* [About this task]
Check each line of the data for "Palembang", then give the number of lines that have it, without any other words.

--- START ---

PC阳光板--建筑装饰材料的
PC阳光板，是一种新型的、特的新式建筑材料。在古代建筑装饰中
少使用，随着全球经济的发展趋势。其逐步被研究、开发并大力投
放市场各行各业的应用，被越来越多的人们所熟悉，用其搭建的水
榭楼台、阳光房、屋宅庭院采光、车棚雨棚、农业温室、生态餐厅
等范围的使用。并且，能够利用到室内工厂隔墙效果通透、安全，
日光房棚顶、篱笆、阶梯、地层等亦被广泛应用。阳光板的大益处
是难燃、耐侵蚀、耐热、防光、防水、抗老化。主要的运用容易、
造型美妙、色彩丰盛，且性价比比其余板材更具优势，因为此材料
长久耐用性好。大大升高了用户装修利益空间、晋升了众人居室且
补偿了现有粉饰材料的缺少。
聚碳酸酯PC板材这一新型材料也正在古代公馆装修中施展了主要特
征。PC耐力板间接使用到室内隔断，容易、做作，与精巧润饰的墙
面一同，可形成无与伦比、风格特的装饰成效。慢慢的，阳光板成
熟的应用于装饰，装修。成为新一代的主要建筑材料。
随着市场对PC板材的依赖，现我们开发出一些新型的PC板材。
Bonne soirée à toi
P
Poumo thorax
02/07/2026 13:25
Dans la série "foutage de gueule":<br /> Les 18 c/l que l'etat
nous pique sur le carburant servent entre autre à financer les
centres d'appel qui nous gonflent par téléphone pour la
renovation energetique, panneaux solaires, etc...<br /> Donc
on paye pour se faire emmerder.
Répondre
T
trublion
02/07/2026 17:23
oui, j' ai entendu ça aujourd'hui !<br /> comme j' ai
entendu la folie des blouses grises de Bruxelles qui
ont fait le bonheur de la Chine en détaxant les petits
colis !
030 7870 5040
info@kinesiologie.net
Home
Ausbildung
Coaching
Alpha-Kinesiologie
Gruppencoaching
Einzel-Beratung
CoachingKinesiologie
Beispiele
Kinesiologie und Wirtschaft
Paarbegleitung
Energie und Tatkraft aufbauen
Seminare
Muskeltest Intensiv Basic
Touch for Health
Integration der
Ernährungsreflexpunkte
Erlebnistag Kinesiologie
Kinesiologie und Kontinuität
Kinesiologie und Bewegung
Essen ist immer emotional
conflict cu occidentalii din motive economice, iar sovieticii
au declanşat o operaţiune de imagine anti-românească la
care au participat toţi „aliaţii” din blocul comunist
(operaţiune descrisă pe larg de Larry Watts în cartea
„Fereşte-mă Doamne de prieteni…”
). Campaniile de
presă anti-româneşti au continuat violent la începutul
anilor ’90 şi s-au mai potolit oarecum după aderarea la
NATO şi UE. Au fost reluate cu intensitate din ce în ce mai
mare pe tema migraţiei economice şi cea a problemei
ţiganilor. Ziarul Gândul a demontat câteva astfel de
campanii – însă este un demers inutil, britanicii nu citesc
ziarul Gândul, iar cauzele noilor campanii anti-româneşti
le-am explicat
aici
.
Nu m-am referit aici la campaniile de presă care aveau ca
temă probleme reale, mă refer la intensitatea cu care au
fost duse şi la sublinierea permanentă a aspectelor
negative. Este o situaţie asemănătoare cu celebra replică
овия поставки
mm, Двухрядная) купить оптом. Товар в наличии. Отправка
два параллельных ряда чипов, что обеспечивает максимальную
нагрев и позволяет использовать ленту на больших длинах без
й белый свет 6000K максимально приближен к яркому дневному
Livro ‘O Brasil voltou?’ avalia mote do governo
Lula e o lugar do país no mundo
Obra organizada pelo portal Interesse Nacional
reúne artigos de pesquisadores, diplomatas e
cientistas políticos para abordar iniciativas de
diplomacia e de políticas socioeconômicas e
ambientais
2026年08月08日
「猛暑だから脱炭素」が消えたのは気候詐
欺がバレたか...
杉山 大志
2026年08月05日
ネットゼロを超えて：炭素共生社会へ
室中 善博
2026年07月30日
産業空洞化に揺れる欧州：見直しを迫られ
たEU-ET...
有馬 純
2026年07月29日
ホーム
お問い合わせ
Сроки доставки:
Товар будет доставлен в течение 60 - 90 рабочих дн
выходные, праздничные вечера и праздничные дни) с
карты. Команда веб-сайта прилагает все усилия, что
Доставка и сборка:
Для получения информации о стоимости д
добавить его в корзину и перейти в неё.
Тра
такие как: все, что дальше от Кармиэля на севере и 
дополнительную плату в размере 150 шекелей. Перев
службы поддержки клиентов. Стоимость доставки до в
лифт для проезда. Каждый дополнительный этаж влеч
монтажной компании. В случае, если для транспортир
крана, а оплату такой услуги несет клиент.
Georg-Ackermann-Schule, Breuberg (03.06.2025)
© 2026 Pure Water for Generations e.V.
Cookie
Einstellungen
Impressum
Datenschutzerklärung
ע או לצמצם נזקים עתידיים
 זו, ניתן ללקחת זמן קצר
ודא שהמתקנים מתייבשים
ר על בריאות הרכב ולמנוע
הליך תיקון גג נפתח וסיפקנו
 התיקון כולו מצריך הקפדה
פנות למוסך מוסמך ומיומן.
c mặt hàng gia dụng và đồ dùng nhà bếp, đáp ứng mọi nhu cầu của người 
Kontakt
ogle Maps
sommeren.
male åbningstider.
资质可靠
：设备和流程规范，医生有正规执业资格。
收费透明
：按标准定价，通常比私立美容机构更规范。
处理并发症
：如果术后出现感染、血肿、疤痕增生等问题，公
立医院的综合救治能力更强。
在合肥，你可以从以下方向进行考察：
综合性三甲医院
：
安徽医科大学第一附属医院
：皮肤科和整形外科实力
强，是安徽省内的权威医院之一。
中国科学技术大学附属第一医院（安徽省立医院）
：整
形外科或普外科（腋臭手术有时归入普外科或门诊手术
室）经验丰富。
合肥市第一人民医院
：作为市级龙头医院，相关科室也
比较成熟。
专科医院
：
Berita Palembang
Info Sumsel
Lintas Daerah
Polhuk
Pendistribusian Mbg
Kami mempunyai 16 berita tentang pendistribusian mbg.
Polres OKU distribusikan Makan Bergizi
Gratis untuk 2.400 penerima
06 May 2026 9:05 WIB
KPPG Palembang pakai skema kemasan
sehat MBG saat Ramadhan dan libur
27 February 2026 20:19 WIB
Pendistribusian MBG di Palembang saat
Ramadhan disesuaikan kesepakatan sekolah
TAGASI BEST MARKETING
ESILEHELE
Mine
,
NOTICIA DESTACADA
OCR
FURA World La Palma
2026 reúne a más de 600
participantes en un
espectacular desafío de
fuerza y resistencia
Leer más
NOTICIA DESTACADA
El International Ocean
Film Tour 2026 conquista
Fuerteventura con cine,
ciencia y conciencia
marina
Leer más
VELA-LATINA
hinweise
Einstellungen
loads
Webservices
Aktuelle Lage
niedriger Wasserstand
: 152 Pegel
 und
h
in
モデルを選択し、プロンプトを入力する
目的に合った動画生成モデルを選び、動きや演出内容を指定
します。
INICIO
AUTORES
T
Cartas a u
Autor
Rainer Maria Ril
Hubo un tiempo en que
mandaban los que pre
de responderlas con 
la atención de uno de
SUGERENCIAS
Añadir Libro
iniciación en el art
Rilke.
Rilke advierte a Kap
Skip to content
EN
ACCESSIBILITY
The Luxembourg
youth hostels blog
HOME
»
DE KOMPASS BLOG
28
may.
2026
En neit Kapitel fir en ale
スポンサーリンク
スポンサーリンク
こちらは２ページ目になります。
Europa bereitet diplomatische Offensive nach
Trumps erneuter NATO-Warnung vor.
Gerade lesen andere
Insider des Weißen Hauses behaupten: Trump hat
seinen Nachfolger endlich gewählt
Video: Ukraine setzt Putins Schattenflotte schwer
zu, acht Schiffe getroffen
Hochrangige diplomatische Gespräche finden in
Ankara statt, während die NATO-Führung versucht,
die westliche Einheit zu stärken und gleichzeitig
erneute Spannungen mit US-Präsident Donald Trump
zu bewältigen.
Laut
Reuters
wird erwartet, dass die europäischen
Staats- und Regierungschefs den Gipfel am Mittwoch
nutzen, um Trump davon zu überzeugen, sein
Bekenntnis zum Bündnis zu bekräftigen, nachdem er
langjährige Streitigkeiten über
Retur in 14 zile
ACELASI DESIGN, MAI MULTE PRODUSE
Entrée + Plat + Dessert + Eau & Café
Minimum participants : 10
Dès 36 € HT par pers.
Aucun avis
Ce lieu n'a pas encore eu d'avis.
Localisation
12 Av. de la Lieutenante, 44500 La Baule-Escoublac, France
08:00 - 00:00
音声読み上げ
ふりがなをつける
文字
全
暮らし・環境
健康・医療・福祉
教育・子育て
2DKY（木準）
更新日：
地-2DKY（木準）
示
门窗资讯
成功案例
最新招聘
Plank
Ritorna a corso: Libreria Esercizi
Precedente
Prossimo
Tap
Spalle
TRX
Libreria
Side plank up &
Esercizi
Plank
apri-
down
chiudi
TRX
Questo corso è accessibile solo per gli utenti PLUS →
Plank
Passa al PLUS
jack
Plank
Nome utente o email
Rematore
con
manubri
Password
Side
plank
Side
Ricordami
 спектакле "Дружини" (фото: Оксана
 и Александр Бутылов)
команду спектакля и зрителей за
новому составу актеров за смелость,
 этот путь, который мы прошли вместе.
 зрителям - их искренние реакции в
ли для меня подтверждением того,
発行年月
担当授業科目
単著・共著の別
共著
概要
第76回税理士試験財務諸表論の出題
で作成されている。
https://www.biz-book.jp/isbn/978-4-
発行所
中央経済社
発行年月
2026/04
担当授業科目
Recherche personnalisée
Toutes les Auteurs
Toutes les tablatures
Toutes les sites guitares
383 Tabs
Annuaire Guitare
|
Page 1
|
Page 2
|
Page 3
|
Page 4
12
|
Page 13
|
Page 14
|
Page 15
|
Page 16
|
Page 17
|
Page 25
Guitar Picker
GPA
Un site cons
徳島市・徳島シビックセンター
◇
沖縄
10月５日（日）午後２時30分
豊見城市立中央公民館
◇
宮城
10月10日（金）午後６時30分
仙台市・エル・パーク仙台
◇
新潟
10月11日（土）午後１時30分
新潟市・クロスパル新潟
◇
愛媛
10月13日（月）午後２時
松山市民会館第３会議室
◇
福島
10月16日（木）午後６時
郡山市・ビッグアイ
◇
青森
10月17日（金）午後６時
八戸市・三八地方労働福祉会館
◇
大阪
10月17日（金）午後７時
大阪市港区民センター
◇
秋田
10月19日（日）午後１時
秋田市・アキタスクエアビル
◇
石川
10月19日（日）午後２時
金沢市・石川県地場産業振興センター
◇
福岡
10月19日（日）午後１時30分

--- END ---

* [Finished exercise]
3